Try to decipher the garbled attachment file name with Python

Attachment name is garbled

In a small number of environments, when a Windows 8 store app mailer receives an attachment with a Japanese name, it looks like % 1B% 24% 42 ~ .ext or% EF% BF %% BA.ext. There was a case that it ended up. It seems that the original file name is treated as being percent-encoded. I didn't know the basic measures to receive with the correct file name, but for the time being, I wanted to find out only the file name, so I tried decoding using Python.

Decode with Python

In Python you can decode percent encoding by using ʻurllib.parse.unquote`. So, as a result of converting with the following code,


import urllib.parse
a = '%1B%24%42%4A%3F%40%2E%1B%28%42%32%37%1B%24%42%47%2F%1B%28%42%2E%70%64%66'

The result is \ x1b $ BJ? @. \ X1b (B27 \ x1b $ BG / \ x1b (B.pdf and cannot be read.
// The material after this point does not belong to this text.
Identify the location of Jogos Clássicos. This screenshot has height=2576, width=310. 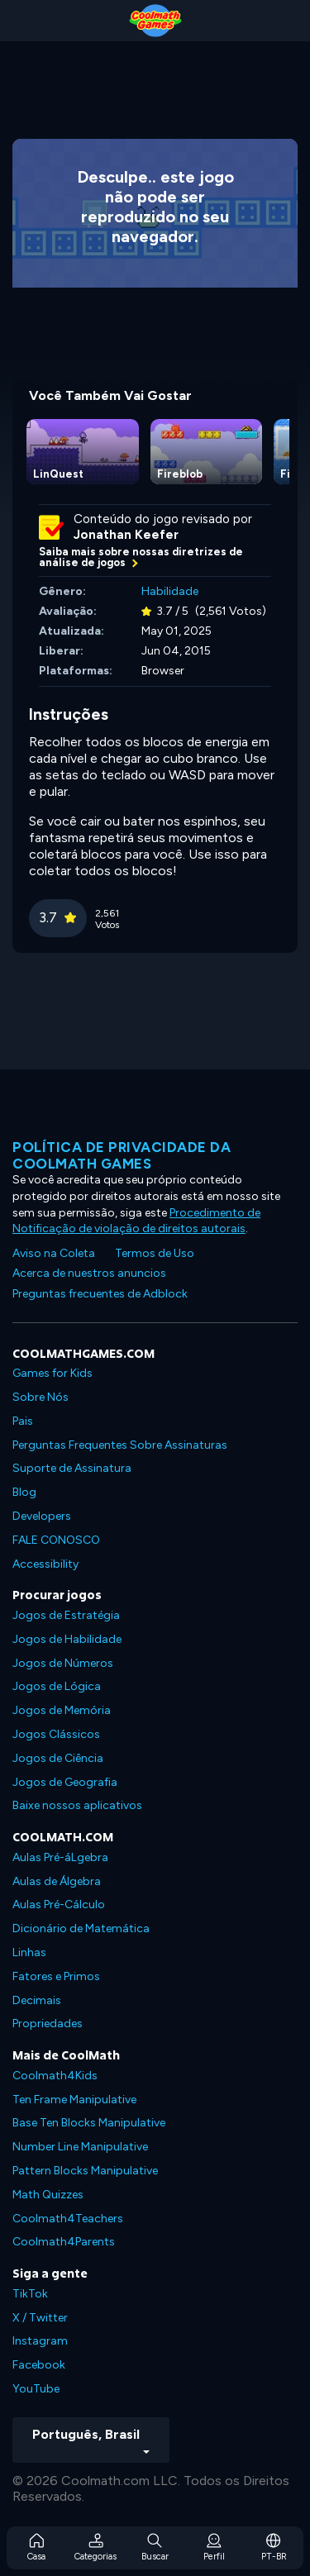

Unquote specifies ʻencoding ='utf-8'` by default. It is interpreted by utf-8, but it seems that it is not decoded normally, so it seems to be a different character code.

Examine the character code

By the way, if you do not know which character code was expressed, you cannot restore to the original character string, so you need to check the character code. Looking at the character string, there are patterns such as % 1B% 24% 42 and% 1B% 28% 42, which is the code to switch the mode used in JIS code. From this, it can be expected that this character string will be JIS code.

Decode with Python again

The JIS code is also called ISO-2022-JP, and it seems that it is handled by the name iso2022-jp in Python (is this the official name?). Specify the character code with ʻencoding ='iso2022-jp'` and try decoding.


import urllib.parse
s = '%1B%24%42%4A%3F%40%2E%1B%28%42%32%37%1B%24%42%47%2F%1B%28%42%2E%70%64%66'
urllib.parse.unquote(s, encoding='iso2022-jp')

I got the result 2015.pdf, and I was able to know the file name safely.